**Try it**
All of the entries below, duplicated exactly, make up the answer.
#### The data ####
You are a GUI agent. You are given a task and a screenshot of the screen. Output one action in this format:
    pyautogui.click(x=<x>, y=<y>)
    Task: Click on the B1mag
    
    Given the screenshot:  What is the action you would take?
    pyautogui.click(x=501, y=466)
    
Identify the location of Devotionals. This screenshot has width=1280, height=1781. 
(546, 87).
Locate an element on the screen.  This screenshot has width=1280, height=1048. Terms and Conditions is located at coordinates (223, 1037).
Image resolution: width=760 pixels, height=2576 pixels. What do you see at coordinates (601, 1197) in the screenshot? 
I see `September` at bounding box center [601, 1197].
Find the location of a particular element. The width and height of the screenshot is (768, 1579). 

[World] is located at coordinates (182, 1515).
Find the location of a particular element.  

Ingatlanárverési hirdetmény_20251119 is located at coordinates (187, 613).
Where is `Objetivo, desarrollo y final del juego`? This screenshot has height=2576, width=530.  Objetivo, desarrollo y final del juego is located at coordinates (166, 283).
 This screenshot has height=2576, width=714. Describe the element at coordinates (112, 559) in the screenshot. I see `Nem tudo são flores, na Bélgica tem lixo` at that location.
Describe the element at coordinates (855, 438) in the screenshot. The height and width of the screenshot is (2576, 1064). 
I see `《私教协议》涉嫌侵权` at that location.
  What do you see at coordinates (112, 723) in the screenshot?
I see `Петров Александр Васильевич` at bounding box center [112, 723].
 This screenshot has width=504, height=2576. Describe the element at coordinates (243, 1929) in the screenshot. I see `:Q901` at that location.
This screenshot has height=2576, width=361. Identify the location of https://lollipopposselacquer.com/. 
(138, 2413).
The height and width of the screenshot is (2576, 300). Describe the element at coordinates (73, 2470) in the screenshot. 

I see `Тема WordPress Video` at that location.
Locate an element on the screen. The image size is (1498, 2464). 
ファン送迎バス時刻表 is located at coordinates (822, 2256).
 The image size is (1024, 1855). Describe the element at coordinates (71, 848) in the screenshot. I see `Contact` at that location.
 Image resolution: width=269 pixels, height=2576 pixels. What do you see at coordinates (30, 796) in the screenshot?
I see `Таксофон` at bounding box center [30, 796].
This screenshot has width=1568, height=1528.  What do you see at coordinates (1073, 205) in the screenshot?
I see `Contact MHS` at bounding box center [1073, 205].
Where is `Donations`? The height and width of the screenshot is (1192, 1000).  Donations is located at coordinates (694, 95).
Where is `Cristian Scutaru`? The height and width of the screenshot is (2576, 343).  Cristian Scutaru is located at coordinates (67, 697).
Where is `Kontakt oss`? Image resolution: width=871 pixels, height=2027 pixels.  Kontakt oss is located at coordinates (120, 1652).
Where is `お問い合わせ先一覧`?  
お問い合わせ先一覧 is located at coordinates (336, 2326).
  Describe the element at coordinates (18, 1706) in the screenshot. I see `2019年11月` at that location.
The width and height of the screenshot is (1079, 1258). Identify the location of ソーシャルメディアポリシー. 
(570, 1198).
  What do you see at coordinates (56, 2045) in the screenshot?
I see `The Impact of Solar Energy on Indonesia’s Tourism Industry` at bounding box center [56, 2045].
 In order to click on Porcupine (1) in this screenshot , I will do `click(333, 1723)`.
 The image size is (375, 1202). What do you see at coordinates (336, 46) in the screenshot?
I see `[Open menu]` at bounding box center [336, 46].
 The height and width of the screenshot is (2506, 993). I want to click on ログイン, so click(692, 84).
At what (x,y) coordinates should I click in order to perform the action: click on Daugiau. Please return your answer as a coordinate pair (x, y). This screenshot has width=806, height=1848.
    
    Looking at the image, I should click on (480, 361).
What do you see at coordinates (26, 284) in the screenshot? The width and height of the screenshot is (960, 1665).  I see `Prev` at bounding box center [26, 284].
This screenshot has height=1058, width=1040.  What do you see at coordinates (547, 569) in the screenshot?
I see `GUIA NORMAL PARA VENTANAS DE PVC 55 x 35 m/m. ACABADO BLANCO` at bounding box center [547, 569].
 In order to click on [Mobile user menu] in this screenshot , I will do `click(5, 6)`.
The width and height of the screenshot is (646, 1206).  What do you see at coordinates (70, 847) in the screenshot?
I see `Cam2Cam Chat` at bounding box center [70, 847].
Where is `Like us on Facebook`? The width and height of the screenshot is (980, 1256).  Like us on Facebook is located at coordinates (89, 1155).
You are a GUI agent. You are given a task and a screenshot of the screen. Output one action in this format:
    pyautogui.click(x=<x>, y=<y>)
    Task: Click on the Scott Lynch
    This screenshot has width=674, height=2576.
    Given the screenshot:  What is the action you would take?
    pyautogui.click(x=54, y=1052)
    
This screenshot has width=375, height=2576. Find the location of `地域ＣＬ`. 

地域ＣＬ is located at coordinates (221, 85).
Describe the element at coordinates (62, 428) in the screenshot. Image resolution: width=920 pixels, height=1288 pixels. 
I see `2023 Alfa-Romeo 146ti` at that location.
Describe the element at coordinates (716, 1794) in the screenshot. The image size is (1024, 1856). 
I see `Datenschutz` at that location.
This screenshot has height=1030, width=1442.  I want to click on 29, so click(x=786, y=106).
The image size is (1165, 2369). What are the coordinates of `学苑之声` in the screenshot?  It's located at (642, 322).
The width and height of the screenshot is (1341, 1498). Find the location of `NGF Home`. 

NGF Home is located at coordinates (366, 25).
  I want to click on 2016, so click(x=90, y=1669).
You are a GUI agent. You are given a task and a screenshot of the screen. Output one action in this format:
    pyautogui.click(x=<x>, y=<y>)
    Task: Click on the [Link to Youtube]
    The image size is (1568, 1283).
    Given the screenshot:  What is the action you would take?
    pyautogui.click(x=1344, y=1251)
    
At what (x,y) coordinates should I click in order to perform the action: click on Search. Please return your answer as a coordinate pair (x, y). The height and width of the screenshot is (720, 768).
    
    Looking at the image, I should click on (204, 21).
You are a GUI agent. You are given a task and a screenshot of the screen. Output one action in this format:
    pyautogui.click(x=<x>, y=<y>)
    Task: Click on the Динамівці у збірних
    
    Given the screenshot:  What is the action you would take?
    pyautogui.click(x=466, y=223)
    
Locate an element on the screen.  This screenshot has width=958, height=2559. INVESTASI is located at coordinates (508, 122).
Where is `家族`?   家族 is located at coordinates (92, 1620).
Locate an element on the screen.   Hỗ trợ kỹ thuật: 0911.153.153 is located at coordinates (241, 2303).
####
**Problem solution**
You are a GUI agent. You are given a task and a screenshot of the screen. Output one action in this format:
    pyautogui.click(x=<x>, y=<y>)
    Task: Click on the B1mag
    
    Given the screenshot:  What is the action you would take?
    pyautogui.click(x=501, y=466)
    
Identify the location of Devotionals. This screenshot has width=1280, height=1781. 
(546, 87).
Locate an element on the screen.  This screenshot has width=1280, height=1048. Terms and Conditions is located at coordinates (223, 1037).
Image resolution: width=760 pixels, height=2576 pixels. What do you see at coordinates (601, 1197) in the screenshot? 
I see `September` at bounding box center [601, 1197].
Find the location of a particular element. The width and height of the screenshot is (768, 1579). 

[World] is located at coordinates (182, 1515).
Find the location of a particular element.  

Ingatlanárverési hirdetmény_20251119 is located at coordinates (187, 613).
Where is `Objetivo, desarrollo y final del juego`? This screenshot has height=2576, width=530.  Objetivo, desarrollo y final del juego is located at coordinates (166, 283).
 This screenshot has height=2576, width=714. Describe the element at coordinates (112, 559) in the screenshot. I see `Nem tudo são flores, na Bélgica tem lixo` at that location.
Describe the element at coordinates (855, 438) in the screenshot. The height and width of the screenshot is (2576, 1064). 
I see `《私教协议》涉嫌侵权` at that location.
  What do you see at coordinates (112, 723) in the screenshot?
I see `Петров Александр Васильевич` at bounding box center [112, 723].
 This screenshot has width=504, height=2576. Describe the element at coordinates (243, 1929) in the screenshot. I see `:Q901` at that location.
This screenshot has height=2576, width=361. Identify the location of https://lollipopposselacquer.com/. 
(138, 2413).
The height and width of the screenshot is (2576, 300). Describe the element at coordinates (73, 2470) in the screenshot. 

I see `Тема WordPress Video` at that location.
Locate an element on the screen. The image size is (1498, 2464). 
ファン送迎バス時刻表 is located at coordinates (822, 2256).
 The image size is (1024, 1855). Describe the element at coordinates (71, 848) in the screenshot. I see `Contact` at that location.
 Image resolution: width=269 pixels, height=2576 pixels. What do you see at coordinates (30, 796) in the screenshot?
I see `Таксофон` at bounding box center [30, 796].
This screenshot has width=1568, height=1528.  What do you see at coordinates (1073, 205) in the screenshot?
I see `Contact MHS` at bounding box center [1073, 205].
Where is `Donations`? The height and width of the screenshot is (1192, 1000).  Donations is located at coordinates (694, 95).
Where is `Cristian Scutaru`? The height and width of the screenshot is (2576, 343).  Cristian Scutaru is located at coordinates (67, 697).
Where is `Kontakt oss`? Image resolution: width=871 pixels, height=2027 pixels.  Kontakt oss is located at coordinates (120, 1652).
Where is `お問い合わせ先一覧`?  
お問い合わせ先一覧 is located at coordinates (336, 2326).
  Describe the element at coordinates (18, 1706) in the screenshot. I see `2019年11月` at that location.
The width and height of the screenshot is (1079, 1258). Identify the location of ソーシャルメディアポリシー. 
(570, 1198).
  What do you see at coordinates (56, 2045) in the screenshot?
I see `The Impact of Solar Energy on Indonesia’s Tourism Industry` at bounding box center [56, 2045].
 In order to click on Porcupine (1) in this screenshot , I will do `click(333, 1723)`.
 The image size is (375, 1202). What do you see at coordinates (336, 46) in the screenshot?
I see `[Open menu]` at bounding box center [336, 46].
 The height and width of the screenshot is (2506, 993). I want to click on ログイン, so click(692, 84).
At what (x,y) coordinates should I click in order to perform the action: click on Daugiau. Please return your answer as a coordinate pair (x, y). This screenshot has width=806, height=1848.
    
    Looking at the image, I should click on (480, 361).
What do you see at coordinates (26, 284) in the screenshot? The width and height of the screenshot is (960, 1665).  I see `Prev` at bounding box center [26, 284].
This screenshot has height=1058, width=1040.  What do you see at coordinates (547, 569) in the screenshot?
I see `GUIA NORMAL PARA VENTANAS DE PVC 55 x 35 m/m. ACABADO BLANCO` at bounding box center [547, 569].
 In order to click on [Mobile user menu] in this screenshot , I will do `click(5, 6)`.
The width and height of the screenshot is (646, 1206).  What do you see at coordinates (70, 847) in the screenshot?
I see `Cam2Cam Chat` at bounding box center [70, 847].
Where is `Like us on Facebook`? The width and height of the screenshot is (980, 1256).  Like us on Facebook is located at coordinates (89, 1155).
You are a GUI agent. You are given a task and a screenshot of the screen. Output one action in this format:
    pyautogui.click(x=<x>, y=<y>)
    Task: Click on the Scott Lynch
    This screenshot has width=674, height=2576.
    Given the screenshot:  What is the action you would take?
    pyautogui.click(x=54, y=1052)
    
This screenshot has width=375, height=2576. Find the location of `地域ＣＬ`. 

地域ＣＬ is located at coordinates (221, 85).
Describe the element at coordinates (62, 428) in the screenshot. Image resolution: width=920 pixels, height=1288 pixels. 
I see `2023 Alfa-Romeo 146ti` at that location.
Describe the element at coordinates (716, 1794) in the screenshot. The image size is (1024, 1856). 
I see `Datenschutz` at that location.
This screenshot has height=1030, width=1442.  I want to click on 29, so click(x=786, y=106).
The image size is (1165, 2369). What are the coordinates of `学苑之声` in the screenshot?  It's located at (642, 322).
The width and height of the screenshot is (1341, 1498). Find the location of `NGF Home`. 

NGF Home is located at coordinates (366, 25).
  I want to click on 2016, so click(x=90, y=1669).
You are a GUI agent. You are given a task and a screenshot of the screen. Output one action in this format:
    pyautogui.click(x=<x>, y=<y>)
    Task: Click on the [Link to Youtube]
    The image size is (1568, 1283).
    Given the screenshot:  What is the action you would take?
    pyautogui.click(x=1344, y=1251)
    
At what (x,y) coordinates should I click in order to perform the action: click on Search. Please return your answer as a coordinate pair (x, y). The height and width of the screenshot is (720, 768).
    
    Looking at the image, I should click on (204, 21).
You are a GUI agent. You are given a task and a screenshot of the screen. Output one action in this format:
    pyautogui.click(x=<x>, y=<y>)
    Task: Click on the Динамівці у збірних
    
    Given the screenshot:  What is the action you would take?
    pyautogui.click(x=466, y=223)
    
Locate an element on the screen.  This screenshot has width=958, height=2559. INVESTASI is located at coordinates (508, 122).
Where is `家族`?   家族 is located at coordinates (92, 1620).
Locate an element on the screen.   Hỗ trợ kỹ thuật: 0911.153.153 is located at coordinates (241, 2303).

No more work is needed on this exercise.